C57BL/6 mice were given three intraperitoneal (IP) injections of BrdU (60 mg/kg body weight, 15 mg/ml BrdU solution pH 7.2) at two hour intervals and then were then sacrificed at various times after the final BrdU injection (12 hours, 7 days, 14 days, 20 days, 40 days and 75 days). Mice were anesthetized by IP injection of 0.1%/0.1% ketamine/xylazine dissolved in water. Once the animals were non-responsive, they were perfused transcardially with 1% NaCl in 0.1 M phosphate buffer (PB) followed by 4% paraformaldehyde (Sigma) in PB. The brains were extracted and post fixed in 4% paraformaldehyde in PB overnight and then sunk in 30% sucrose in PB. Each hemisphere of the brains was cryogenically sliced into 25 micron sagittal sections using a sliding microtome (Leica SM2000R).

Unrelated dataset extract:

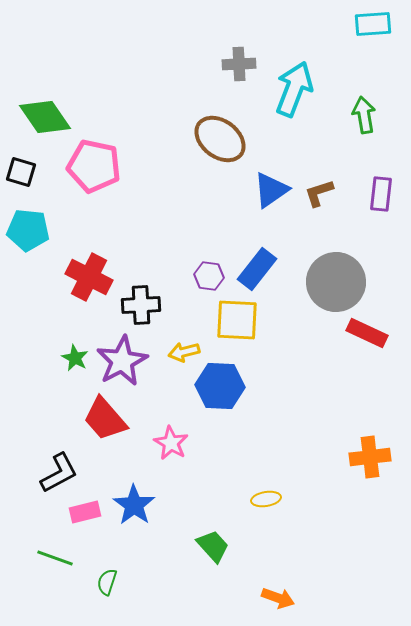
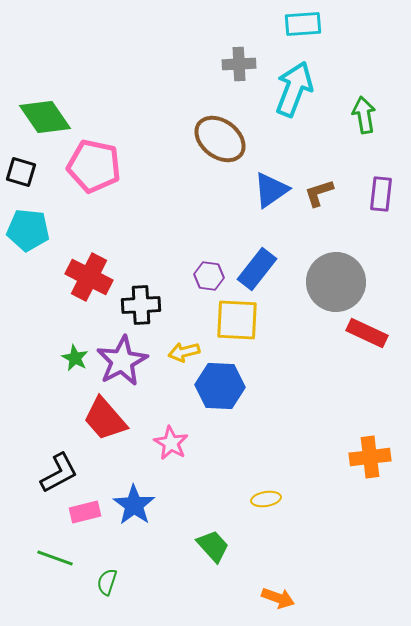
cyan rectangle: moved 70 px left
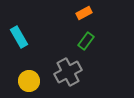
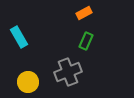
green rectangle: rotated 12 degrees counterclockwise
gray cross: rotated 8 degrees clockwise
yellow circle: moved 1 px left, 1 px down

Double labeling immunofluorescence
Sections from the central 60% of the olfactory bulb (the part containing accessory olfactory bulb) were used for double immunofluorescence labeling. Separate analysis of the medial and lateral most sections revealed no significant differences in the fractions of cells double labeled and so data from all sections were combined for subsequent analysis (fractions of double positive cells in lateral-most, medial-most sections and overall: CR 9 ± 1%, 10 ± 1%, 9 ± 1%; NC 22 ± 5%, 22 ± 3% and 22 ± 2%). Sections from each animal were used for each combination of antibodies, which consisted of anti-BrdU and one of the following: anti-calbindin (CB), anti-calretinin (CR), anti-GABA, anti-N-copine (NC), anti-tyrosine hydroxylase (TH), or anti-NeuN (NeuN). In addition, NeuN was used in combination with anti-S100β (S100B). Sources and dilutions of all antibodies used can be found in Table 1. All incubations were done at room temperature with oscillation. Sections to be labeled with BrdU were first incubated with 2 M HCl for 1 hour to denature the DNA, followed by 2 brief rinses with PB. To permeabilize and block the tissue, the sections were incubated in 0.1% Triton X-100 (Sigma) and 2% normal donkey serum (NDS) (Jackson Immuno Research Laboratories) in PB for 1 hour. The sections were washed 3 times with PB for 10 minutes each wash with oscillation. This wash procedure was also performed following each of the antibody incubations. The antibodies were added in concentrations according to Table 1 in 2% NDS in PB and incubated for 1 hour. The BrdU primary antibody was added followed by the fluorescent BrdU secondary antibody emitting at a red wavelength. Then one of the other primary antibodies was added followed by the corresponding fluorescent secondary antibody emitting at a green wavelength (Table 1). In the case of the combination of S100B and NeuN, the S100B primary antibody was the first in the labeling sequence, and was followed by the fluorescent S100B secondary antibody emitting at a green wavelength, followed by NeuN and its corresponding red secondary antibody. At the addition of the BrdU secondary antibody, all subsequent incubations were performed in the dark. The sections were mounted on collagen coated slides using gelvatol as the mounting medium.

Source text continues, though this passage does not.